There was none, other than to get the liberal media to denounce as “racist” anyone who pointed to the unavoidable problems that immigration on such a scale would present. As a tactic, it worked: as a strategy, it was a moral and existential calamity, for communities that had known little competition for housing were suddenly faced with richer rivals who could outbid the natives. If the latter complained, they too were branded with the r-word and scolded for behaving like the British with the latter’s signs, “No blacks, no Irish, no dogs.”
Let me say here: I was raised in Irish family in Britain. Not merely did I never see such signs, I never heard of them or a single word of anti-Irish abuse. Not one, not once. Disappointing, I know. But such allegations remain a favourite cliché of Irish liberals talking about the inferior, racist British, with Irish Times columnists routinely proclaiming that such signs were commonplace. This is simply unverifiable folklore, since all public racial prohibitions have been illegal for nearly sixty years. Though I admit, there were some anti-Irish emotions after the IRA blew the living daylights out of Birmingham and Harrods, murdering nearly thirty people, or well over twice the toll of Bloody Sunday. Yet the Brits were angry! How irrational they can sometimes be.
Since then, Irish liberals have imported various fatuous concepts from their partners-in-crime in the US and London, such as “hate-speech” and “hate-crime”. These were rushed into law by politicians who dared not question the intellectual bases of such baseless concepts. The gibberish of French philosophes was usually weaponised in the non-debate that that followed. Anyone opposing this nonsense could be accused of attempting to “autre” other people. But this crime of “othering” other people is a tautological oxymoron, since all verbs in all languages are conjugated according to the concepts of individual self, group-self and the various categories of others: I, thou, he, she, it, we, you, they (she) they (he).
But not being able to make sense of such nonsense was the real point of the exercise, begging this question: what species has ever chosen the path of voluntary self-eradication? It took a vast meteor strike to destroy the reptile world: it took a few bad ideas to nearly wreck the west, including Ireland.
In short, we are in a pickle, with no obvious way out. In Bridge over the River Kwai, the Japanese prison commandant, Colonel Seiko, upbraids Colonel Nicholson. “I hate the British. You are defeated but you have no shame. You are stubborn but you have no pride. You endure but you have no courage.”
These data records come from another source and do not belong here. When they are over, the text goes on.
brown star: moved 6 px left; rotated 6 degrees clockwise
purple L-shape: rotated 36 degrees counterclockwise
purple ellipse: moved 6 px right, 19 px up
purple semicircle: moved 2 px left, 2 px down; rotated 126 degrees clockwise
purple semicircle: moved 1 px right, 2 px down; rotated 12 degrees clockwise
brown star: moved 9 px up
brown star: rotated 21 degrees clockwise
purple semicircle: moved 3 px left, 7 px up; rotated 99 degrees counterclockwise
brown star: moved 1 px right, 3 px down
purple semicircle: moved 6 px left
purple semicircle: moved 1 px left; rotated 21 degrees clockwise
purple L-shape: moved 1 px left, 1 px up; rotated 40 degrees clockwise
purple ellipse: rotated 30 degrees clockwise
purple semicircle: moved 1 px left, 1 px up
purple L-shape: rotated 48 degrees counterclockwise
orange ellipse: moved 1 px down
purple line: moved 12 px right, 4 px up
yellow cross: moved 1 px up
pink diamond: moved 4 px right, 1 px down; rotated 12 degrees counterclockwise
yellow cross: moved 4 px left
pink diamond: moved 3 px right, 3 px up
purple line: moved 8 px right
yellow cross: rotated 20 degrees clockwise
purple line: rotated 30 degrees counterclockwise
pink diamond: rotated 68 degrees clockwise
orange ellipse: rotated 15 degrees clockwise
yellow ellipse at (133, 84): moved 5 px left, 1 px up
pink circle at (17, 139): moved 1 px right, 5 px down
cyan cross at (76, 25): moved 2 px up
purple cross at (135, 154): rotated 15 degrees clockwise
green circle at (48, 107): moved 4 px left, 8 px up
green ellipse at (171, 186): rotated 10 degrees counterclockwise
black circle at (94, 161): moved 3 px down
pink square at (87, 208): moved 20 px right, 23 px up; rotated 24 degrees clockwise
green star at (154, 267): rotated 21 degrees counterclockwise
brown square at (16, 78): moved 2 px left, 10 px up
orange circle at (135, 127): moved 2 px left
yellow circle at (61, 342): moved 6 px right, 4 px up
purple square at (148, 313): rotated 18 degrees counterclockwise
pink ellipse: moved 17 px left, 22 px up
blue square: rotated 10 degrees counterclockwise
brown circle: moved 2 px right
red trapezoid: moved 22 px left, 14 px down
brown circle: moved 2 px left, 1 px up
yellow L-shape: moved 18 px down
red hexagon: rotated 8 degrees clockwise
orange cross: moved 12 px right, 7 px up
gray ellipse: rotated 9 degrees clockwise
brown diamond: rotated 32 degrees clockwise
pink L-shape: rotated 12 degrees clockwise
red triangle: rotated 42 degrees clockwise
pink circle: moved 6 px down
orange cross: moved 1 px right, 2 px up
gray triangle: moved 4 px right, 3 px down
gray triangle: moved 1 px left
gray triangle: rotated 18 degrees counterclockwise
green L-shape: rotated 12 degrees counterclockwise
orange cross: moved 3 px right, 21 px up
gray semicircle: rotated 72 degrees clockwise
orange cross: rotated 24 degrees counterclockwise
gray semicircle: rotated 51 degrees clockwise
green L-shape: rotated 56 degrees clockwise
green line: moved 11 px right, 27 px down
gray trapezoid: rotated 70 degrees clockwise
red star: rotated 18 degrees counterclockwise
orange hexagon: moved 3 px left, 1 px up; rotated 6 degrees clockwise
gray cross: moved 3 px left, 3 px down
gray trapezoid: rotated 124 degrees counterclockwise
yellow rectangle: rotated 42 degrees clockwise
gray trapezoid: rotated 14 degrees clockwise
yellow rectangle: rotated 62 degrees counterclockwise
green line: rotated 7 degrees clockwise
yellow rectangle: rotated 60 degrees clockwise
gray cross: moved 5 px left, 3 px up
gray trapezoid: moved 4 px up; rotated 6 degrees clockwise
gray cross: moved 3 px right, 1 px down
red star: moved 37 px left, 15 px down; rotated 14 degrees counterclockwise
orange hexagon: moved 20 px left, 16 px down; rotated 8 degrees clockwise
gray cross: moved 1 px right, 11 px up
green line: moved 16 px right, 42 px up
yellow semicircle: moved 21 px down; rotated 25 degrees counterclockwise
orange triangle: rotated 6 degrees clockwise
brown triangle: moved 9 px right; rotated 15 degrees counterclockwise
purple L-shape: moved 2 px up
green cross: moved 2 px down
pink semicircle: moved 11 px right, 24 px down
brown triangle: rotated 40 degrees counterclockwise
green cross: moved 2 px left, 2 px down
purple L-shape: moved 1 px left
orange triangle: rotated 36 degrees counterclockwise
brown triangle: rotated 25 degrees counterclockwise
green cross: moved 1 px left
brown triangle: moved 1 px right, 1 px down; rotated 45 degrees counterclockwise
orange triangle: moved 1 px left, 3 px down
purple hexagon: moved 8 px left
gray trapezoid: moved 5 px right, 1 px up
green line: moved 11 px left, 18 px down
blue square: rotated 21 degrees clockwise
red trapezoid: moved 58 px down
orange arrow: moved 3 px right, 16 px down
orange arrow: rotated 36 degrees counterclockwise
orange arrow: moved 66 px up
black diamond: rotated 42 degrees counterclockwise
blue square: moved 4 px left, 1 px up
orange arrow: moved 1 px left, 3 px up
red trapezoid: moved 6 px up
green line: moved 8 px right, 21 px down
Across Europe, liberals have been roundly defeated in their insane and ruinous immigration schemes, which in England have led to the rape of tens of thousands of underage white working-class girls. Instead of expressing shame and remorse, these liberals routinely reach for dog-whistle clichés whenever anyone raises this issue. They remain stubborn in their pursuit of a multiculturalism that is already brain-dead and reeking through the ears. They lack the courage to admit that they were wrong, while still imposing the burden of their errors on hapless working-class communities. So, they have dealt with this historic wrong not by righting it but by rewriting it, recasting England’s past in television dramas that are peopled with black and Indian faces. The logic is simple. Anyone who attempts to limit immigration is denying the ancient (but actually fictitious) “truths” about English society.
Now, I suspect that most Irish people will not accept such fictions being imposed on Irish history. They know that there were no black women in the 1916 rising, no Africans running soup kitchens or Cherokee distributing Indian corn in the Famine, no Zulus in 1798. Ah, but will the Irish people spiritedly defend the racial reality of our ethnos? Or like Colonel Nicholson, will they be defeated yet have no shame, stubborn but have no pride, and endure though they have no courage?
If the spineless liberals of Renla have their way, they probably will.